- Opening Delimiter -
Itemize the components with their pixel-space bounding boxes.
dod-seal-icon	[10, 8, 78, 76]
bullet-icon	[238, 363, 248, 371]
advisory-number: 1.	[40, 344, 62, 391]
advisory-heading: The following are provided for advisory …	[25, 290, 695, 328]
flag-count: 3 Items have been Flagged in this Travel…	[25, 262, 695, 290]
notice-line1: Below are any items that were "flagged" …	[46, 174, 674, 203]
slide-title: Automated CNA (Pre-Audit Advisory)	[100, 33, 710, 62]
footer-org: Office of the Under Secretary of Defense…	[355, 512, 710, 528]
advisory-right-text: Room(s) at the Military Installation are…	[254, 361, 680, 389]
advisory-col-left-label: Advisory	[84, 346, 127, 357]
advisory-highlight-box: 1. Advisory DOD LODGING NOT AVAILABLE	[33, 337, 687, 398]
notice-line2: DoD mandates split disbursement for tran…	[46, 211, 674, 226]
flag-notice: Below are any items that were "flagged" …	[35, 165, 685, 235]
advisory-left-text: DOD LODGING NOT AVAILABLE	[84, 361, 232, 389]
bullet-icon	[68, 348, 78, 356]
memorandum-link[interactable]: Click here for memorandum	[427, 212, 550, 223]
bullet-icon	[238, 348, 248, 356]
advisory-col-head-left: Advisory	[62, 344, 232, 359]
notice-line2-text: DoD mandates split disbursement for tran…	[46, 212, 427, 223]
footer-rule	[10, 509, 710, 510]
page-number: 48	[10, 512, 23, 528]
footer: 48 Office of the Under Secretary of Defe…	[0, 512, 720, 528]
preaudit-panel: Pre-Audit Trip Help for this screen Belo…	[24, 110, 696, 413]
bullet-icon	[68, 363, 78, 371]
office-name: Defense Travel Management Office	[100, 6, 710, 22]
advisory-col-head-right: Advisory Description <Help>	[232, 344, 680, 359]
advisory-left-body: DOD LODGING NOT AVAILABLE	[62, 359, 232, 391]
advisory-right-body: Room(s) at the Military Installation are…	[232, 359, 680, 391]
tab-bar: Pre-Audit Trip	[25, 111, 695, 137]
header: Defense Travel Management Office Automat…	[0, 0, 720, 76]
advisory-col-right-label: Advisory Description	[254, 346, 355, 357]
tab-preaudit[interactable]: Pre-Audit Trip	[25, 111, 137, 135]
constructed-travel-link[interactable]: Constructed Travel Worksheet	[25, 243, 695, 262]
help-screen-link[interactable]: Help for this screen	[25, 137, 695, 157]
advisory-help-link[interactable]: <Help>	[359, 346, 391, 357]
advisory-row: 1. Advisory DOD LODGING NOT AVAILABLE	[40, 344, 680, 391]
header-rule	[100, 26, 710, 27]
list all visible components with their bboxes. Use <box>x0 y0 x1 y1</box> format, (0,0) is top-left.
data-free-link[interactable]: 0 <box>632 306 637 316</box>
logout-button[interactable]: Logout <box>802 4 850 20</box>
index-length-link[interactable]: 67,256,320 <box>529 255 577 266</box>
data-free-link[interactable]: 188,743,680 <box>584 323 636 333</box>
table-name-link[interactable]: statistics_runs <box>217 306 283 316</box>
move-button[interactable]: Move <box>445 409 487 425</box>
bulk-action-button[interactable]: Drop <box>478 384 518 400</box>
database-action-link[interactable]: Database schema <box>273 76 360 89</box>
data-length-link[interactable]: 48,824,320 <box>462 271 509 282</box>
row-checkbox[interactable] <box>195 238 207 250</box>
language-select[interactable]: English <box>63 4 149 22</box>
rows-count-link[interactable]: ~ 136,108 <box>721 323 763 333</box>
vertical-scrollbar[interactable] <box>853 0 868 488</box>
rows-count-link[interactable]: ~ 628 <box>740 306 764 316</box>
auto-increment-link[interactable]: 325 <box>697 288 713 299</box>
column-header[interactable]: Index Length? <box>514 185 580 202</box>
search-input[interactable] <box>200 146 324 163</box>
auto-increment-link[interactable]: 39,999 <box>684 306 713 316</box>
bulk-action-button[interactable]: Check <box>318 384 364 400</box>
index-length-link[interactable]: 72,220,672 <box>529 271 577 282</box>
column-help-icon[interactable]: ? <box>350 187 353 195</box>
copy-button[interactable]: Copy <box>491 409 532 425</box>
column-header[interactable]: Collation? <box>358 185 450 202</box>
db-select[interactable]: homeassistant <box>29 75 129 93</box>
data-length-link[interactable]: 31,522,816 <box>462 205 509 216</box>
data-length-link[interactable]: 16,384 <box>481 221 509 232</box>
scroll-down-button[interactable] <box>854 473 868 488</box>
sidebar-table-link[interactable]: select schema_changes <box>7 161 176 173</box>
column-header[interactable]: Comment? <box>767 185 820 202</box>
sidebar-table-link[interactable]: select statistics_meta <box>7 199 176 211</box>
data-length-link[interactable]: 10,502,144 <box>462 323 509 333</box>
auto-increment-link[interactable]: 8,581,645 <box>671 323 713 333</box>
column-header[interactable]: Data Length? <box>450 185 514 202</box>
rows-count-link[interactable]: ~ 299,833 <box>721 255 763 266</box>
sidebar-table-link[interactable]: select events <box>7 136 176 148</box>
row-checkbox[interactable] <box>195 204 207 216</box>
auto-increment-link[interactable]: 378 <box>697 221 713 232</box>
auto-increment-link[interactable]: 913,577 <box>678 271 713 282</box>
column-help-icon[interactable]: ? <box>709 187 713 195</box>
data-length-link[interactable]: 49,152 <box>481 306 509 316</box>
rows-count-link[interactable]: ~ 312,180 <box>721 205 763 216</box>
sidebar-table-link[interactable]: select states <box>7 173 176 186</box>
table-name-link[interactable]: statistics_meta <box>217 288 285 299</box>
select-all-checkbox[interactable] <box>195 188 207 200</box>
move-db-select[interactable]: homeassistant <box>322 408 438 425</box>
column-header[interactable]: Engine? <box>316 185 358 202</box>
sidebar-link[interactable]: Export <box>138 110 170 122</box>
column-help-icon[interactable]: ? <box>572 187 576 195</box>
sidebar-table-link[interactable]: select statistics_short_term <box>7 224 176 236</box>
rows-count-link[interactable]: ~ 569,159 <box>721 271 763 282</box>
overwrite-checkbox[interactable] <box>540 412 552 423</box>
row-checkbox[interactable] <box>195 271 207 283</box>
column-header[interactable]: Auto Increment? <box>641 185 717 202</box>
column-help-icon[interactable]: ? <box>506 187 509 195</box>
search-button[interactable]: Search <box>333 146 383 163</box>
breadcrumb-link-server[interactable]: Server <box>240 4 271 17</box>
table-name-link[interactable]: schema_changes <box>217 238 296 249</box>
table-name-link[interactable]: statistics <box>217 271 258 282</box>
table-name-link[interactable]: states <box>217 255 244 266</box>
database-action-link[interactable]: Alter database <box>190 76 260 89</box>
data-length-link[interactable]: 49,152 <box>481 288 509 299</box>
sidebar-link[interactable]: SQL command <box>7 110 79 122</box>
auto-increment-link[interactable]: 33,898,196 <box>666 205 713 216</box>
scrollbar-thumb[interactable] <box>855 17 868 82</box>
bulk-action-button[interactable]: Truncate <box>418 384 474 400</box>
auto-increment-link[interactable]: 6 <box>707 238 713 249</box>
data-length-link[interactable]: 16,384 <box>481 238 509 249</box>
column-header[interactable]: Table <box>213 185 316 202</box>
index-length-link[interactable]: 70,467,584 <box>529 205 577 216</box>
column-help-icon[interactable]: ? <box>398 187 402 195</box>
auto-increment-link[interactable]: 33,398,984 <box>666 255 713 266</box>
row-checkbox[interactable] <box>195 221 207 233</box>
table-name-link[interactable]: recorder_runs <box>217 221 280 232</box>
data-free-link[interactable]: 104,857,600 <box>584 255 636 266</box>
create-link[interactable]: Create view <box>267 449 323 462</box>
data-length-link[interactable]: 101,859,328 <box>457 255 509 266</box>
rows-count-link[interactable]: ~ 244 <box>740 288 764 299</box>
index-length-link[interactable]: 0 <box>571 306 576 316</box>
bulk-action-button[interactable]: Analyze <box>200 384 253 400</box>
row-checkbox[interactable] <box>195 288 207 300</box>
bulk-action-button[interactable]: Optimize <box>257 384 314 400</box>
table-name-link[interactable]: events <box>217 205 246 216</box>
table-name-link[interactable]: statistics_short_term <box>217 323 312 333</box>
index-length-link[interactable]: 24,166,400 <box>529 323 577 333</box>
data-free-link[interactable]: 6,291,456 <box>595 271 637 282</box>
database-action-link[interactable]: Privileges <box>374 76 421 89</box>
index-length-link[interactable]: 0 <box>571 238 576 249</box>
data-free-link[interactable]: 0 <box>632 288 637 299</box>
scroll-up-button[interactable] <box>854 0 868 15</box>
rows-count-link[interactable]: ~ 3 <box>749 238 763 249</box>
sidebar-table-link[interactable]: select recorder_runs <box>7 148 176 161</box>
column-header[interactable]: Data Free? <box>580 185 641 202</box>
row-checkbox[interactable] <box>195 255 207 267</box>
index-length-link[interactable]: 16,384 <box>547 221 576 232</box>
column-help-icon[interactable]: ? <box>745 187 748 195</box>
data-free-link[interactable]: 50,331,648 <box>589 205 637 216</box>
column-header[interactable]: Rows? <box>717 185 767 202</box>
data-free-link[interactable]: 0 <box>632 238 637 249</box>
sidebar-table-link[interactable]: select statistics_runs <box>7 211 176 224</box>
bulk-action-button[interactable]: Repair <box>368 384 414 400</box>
- Closing Delimiter -
▶ **INSTRUCTIONS FOR THE TASK**:
Looking at the entries, count the lines where the word "components" appears, and state the count by itself.

▶ **ANSWER SPACE**:
2